= Your instructions =
Take the lines in the listing below from the line with "[button] (525, 615)" up to and including the line with "Aceptar (388, 581)" and set them down exactly, skipping pictures and adding nothing.

= Data to examine =
####
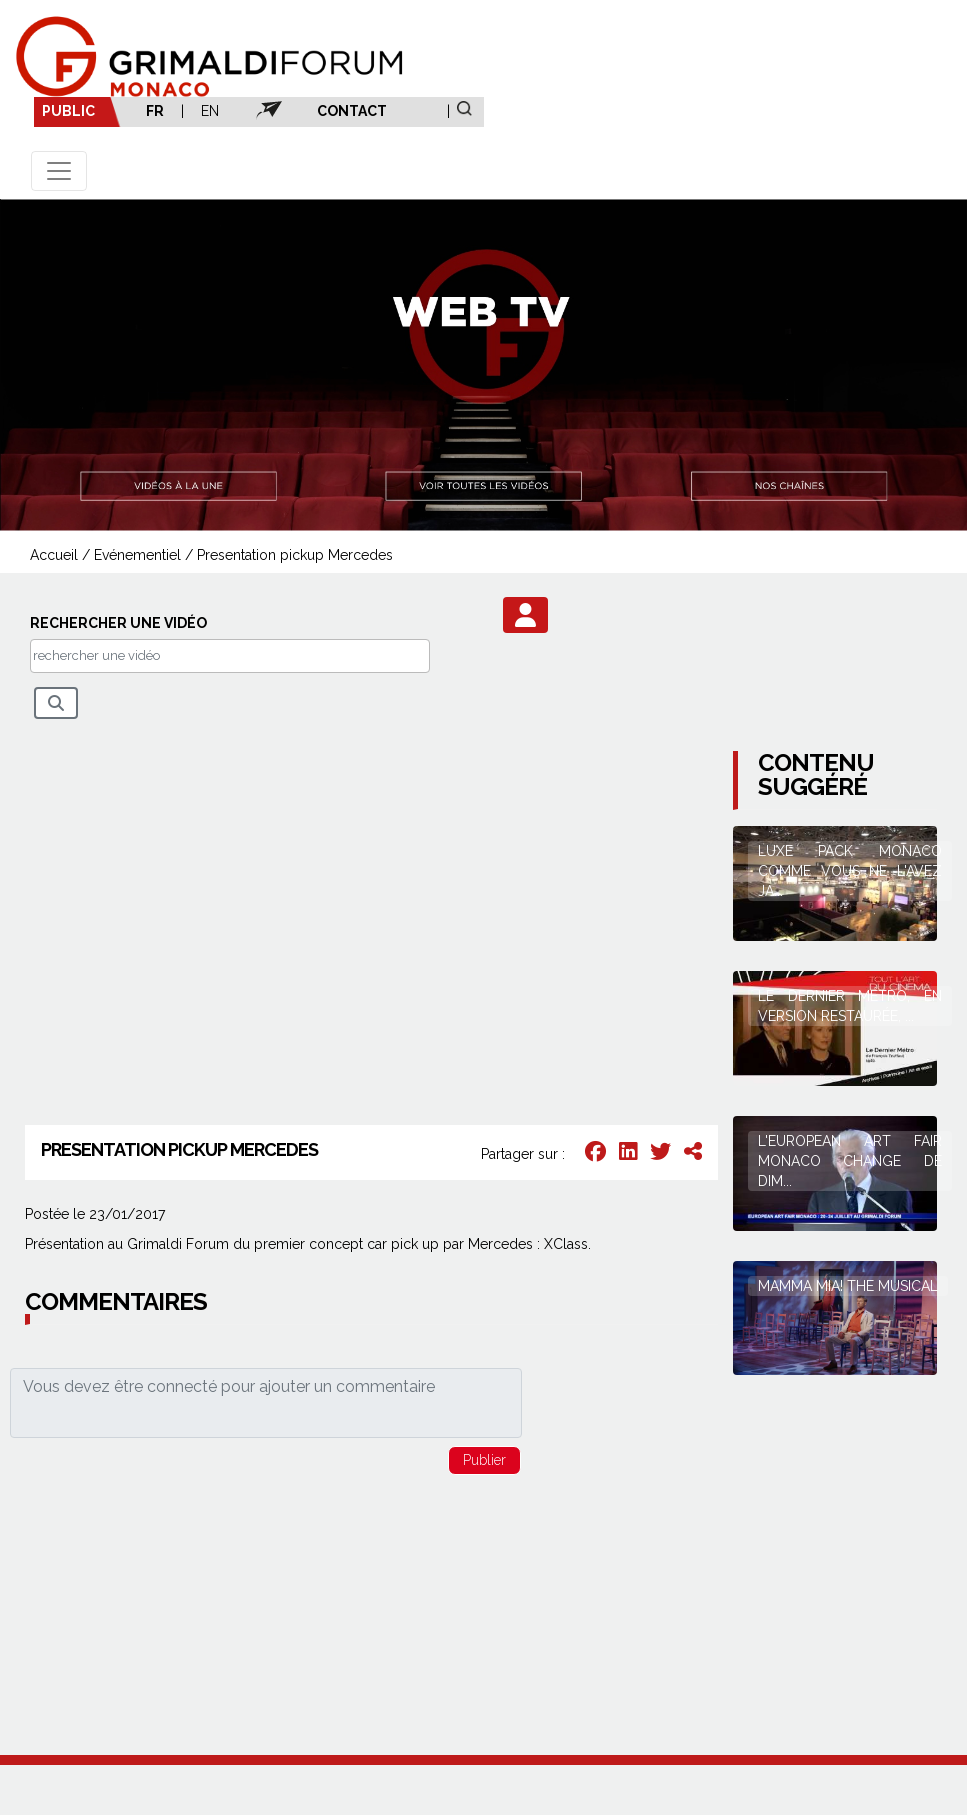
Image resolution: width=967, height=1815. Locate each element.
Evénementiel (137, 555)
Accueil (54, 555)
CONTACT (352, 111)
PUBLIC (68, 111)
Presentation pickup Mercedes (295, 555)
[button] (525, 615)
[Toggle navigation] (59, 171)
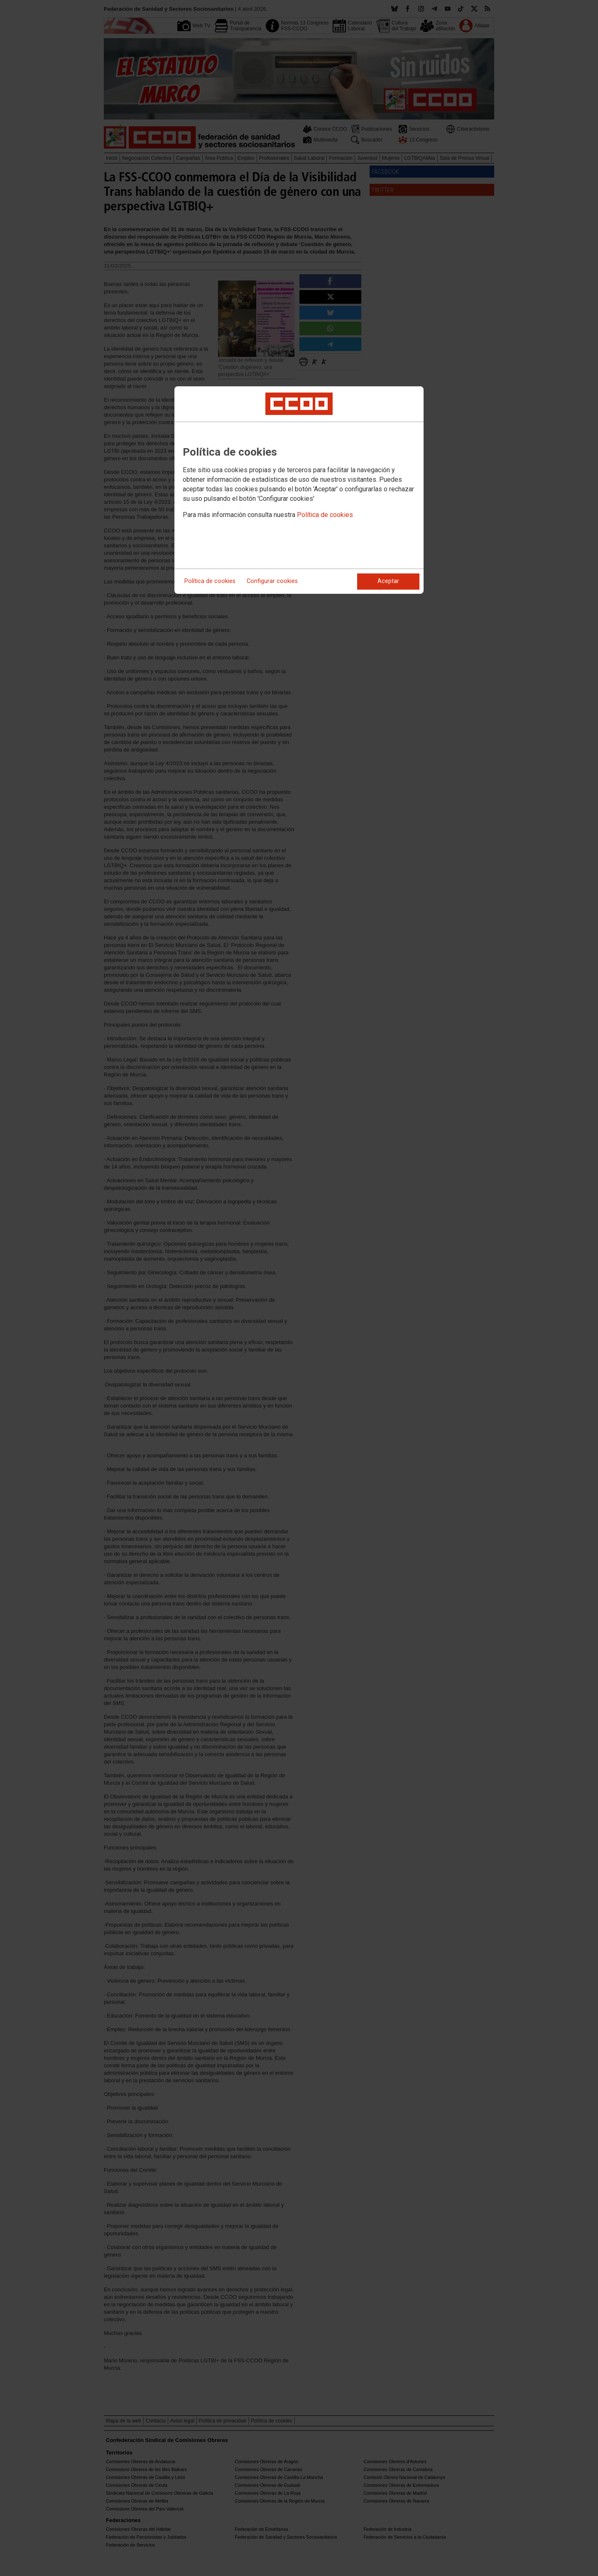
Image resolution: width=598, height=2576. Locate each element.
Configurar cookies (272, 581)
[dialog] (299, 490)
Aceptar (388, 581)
####
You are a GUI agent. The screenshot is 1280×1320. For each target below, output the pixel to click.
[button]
####
= Task answer =
[button] (525, 615)
[Toggle navigation] (59, 171)
Image resolution: width=598, height=2576. Locate each element.
Configurar cookies (272, 581)
[dialog] (299, 490)
Aceptar (388, 581)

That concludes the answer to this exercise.